Part VII · Design case studies

Six self-contained worked designs. Each takes the same loop to a workload whose binding wall is different — so the resulting system looks different even though the model is ordinary. Read in any order; together they're the proof that the method generalizes.

13
Code assistant (Copilot-style) — TTFT-bound
Tiny outputs, near-static 6K context typed one keystroke at a time. The wall is redundant prefill; prefix caching turns a compute problem into a routing + KV-residency problem. Smaller is faster here.
14
Consumer chatbot at scale — memory × cost
Multi-turn history growth × six-figure concurrency × a 10× diurnal swing.

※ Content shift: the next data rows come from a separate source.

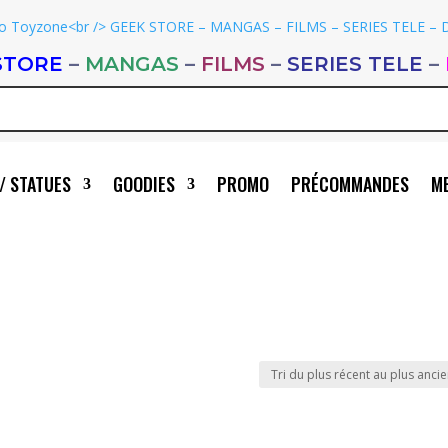
STORE
–
MANGAS
–
FILMS
–
SERIES TELE
–
/ STATUES
GOODIES
PROMO
PRÉCOMMANDES
ME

The wall is KV memory and the bill; fp8/GQA density, model tiering, and autoscaling against the swing.
15
RAG knowledge assistant — prefill + retrieval
Long retrieved context dominates TTFT, a second subsystem (retrieval) shares the budget, and a new wrinkle appears: cache coherence — invalidating hot-doc KV when documents change.
16
Agentic tool-use platform — tail + state
Tasks are 10–30 sequential calls, so per-call p99 becomes the typical case (fan-out tail amplification), and tasks are stateful — pinned to their KV. A reliability/scheduling problem.
17
Long-context document AI — seq² + KV
100K–1M tokens: prefill goes quadratic (the seq² regime) and a single request's KV exceeds one GPU, forcing sequence/context parallelism. Amortizing the giant prefill is the big win.
18
High-throughput batch & embeddings — tokens / $
The mirror image of the code assistant: no latency SLO, so batching is the whole game. Push past the roofline ridge, quantize, run on spot GPUs — pure tokens-per-dollar.

How to use this

  1. Read 01–03b in order, no skipping. They are the method. Every later lesson assumes the design loop and the napkin-math numbers; the arithmetic is load-bearing, not decoration.
  2. Do the back-of-the-envelope before reading the answer. Each design lesson states the requirements, then pauses. Estimate the GPU count yourself, then check. The gap between your guess and the number is the lesson.
  3. Touch the widgets. Each has one knob whose extreme setting flips the binding constraint — memory becomes bandwidth, latency-bound becomes throughput-bound. Finding that flip is the design intuition.
  4. This track points down at the mechanism tracks. When a lesson decides "shard with tensor parallel here," the how lives in System ML 06. This series is the why-and-when; follow the links for the how.
  5. Then drill with Part VII (13–18). After the capstone, the six case studies apply the loop cold to real products. Predict the binding wall before you read each one — that prediction is the skill the whole track is building.
Prerequisites
None are strictly required — the arithmetic is built from scratch in lesson 02 — but the payoff multiplies if you've seen the mechanisms in action. Ideal prior exposure: vLLM 01 (KV cache), System ML 01 (why distributed), and RL Post-Training 01. This track turns those mechanisms into design decisions.